Titan is larger than the planet Mercury and is the second largest moon in our solar system. As it orbits Saturn, it is about 886 million miles (1.4 billion kilometers) away from the Sun, about 10 times farther than Earth. Because it is so far from the Sun, its surface temperature is around minus-290 degrees Fahrenheit (minus-179 Celsius). Its surface pressure is also 50% higher than Earth’s.

Dragonfly took advantage of 13 years’ worth of data from NASA’s Cassini mission to choose its targets. It will first land in the equatorial “Shangri-La” dune fields, which are eerily similar to the linear dunes in Namibia in southern Africa, before moving on to other areas in a series of “leapfrog” flights of around 5 miles (8 km), stopping along the way to take samples from compelling areas with diverse geography.

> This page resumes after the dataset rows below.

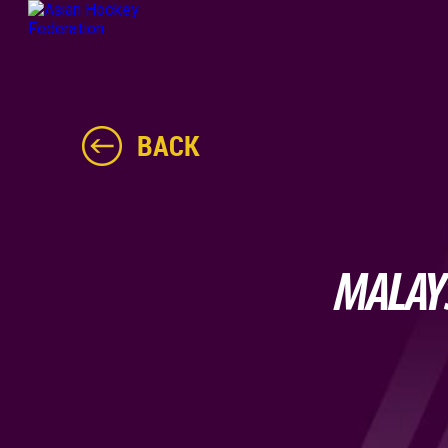
BACK
MALAYS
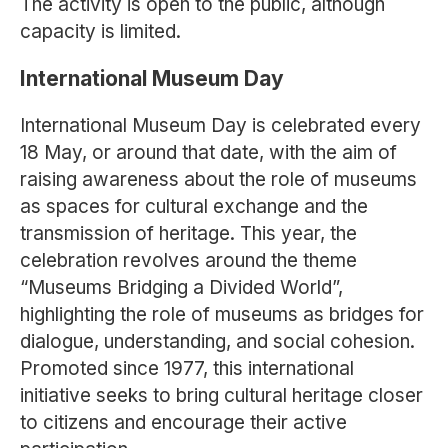
The activity is open to the public, although
capacity is limited.
International Museum Day
International Museum Day is celebrated every
18 May, or around that date, with the aim of
raising awareness about the role of museums
as spaces for cultural exchange and the
transmission of heritage. This year, the
celebration revolves around the theme
“Museums Bridging a Divided World”,
highlighting the role of museums as bridges for
dialogue, understanding, and social cohesion.
Promoted since 1977, this international
initiative seeks to bring cultural heritage closer
to citizens and encourage their active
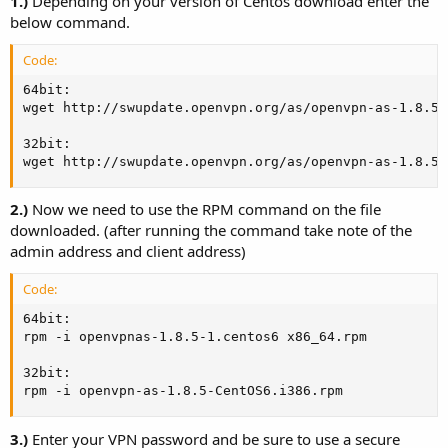
1.)
Depending on your version of Centos download enter the
below command.
Code:
64bit:

wget http://swupdate.openvpn.org/as/openvpn-as-1.8.5-
32bit:

wget http://swupdate.openvpn.org/as/openvpn-as-1.8.5-
2.)
Now we need to use the RPM command on the file
downloaded. (after running the command take note of the
admin address and client address)
Code:
64bit:

rpm -i openvpnas-1.8.5-1.centos6 x86_64.rpm

32bit:

rpm -i openvpn-as-1.8.5-CentOS6.i386.rpm
3.)
Enter your VPN password and be sure to use a secure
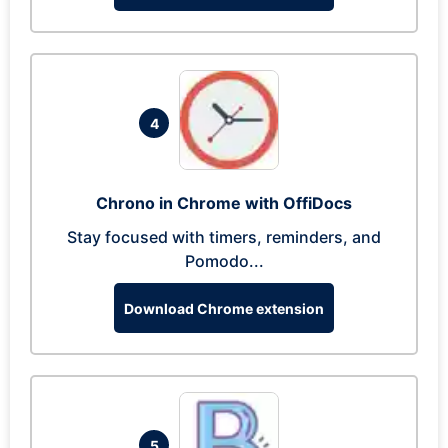
4
Chrono in Chrome with OffiDocs
Stay focused with timers, reminders, and
Pomodo...
Download Chrome extension
5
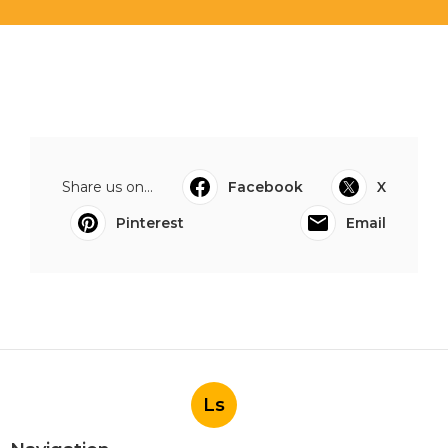
Share us on...
Facebook
X
Pinterest
Email
Ls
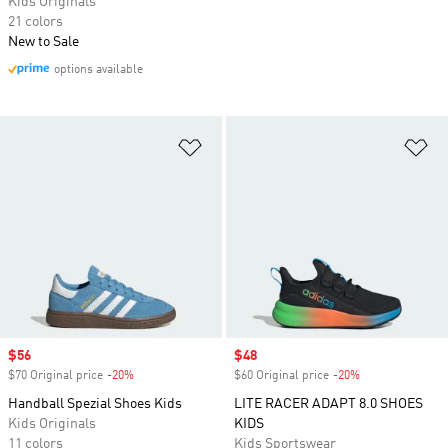
Kids Originals
21 colors
New to Sale
options available
Add to Wishlist
Ad
Sale price
$56
Sale price
$48
$70 Original price
-20%
Discount
$60 Original price
-20%
Discount
Handball Spezial Shoes Kids
LITE RACER ADAPT 8.0 SHOES
Kids Originals
KIDS
11 colors
Kids Sportswear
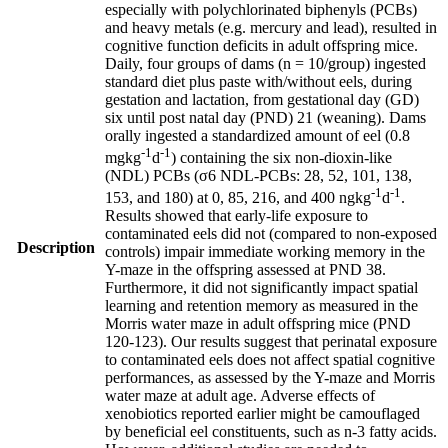
especially with polychlorinated biphenyls (PCBs)
and heavy metals (e.g. mercury and lead), resulted in
cognitive function deficits in adult offspring mice.
Daily, four groups of dams (n = 10/group) ingested
standard diet plus paste with/without eels, during
gestation and lactation, from gestational day (GD)
six until post natal day (PND) 21 (weaning). Dams
orally ingested a standardized amount of eel (0.8
-1
-1
mgkg
d
) containing the six non-dioxin-like
(NDL) PCBs (σ6 NDL-PCBs: 28, 52, 101, 138,
-1
-1
153, and 180) at 0, 85, 216, and 400 ngkg
d
.
Results showed that early-life exposure to
contaminated eels did not (compared to non-exposed
Description
controls) impair immediate working memory in the
Y-maze in the offspring assessed at PND 38.
Furthermore, it did not significantly impact spatial
learning and retention memory as measured in the
Morris water maze in adult offspring mice (PND
120-123). Our results suggest that perinatal exposure
to contaminated eels does not affect spatial cognitive
performances, as assessed by the Y-maze and Morris
water maze at adult age. Adverse effects of
xenobiotics reported earlier might be camouflaged
by beneficial eel constituents, such as n-3 fatty acids.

It will finally reach the Selk impact crater, where there is evidence of past liquid water, organics — the complex molecules that contain carbon, combined with hydrogen, oxygen and nitrogen — and energy, which together make up the recipe for life.

Dragonfly also leverages decades of autonomous drone experience and well-understood flight dynamics on Earth — and applies them in a whole new environment. The dense, calm atmosphere and low gravity make flying an ideal way to travel across Titan; the lander — about 10 feet long and 10 feet across from rotor tip to rotor tip — will eventually fly more than 108 miles (175 kilometers), nearly double the distance traveled to date by all the Mars rovers combined.

“With the Dragonfly mission, NASA will once again do what no one else can do,” said NASA Administrator Jim Bridenstine. “Visiting this mysterious ocean world could revolutionize what we know about how life formed in the universe. This cutting-edge mission would have been unthinkable even just a few years ago, but we’re now ready for Dragonfly’s amazing flight.”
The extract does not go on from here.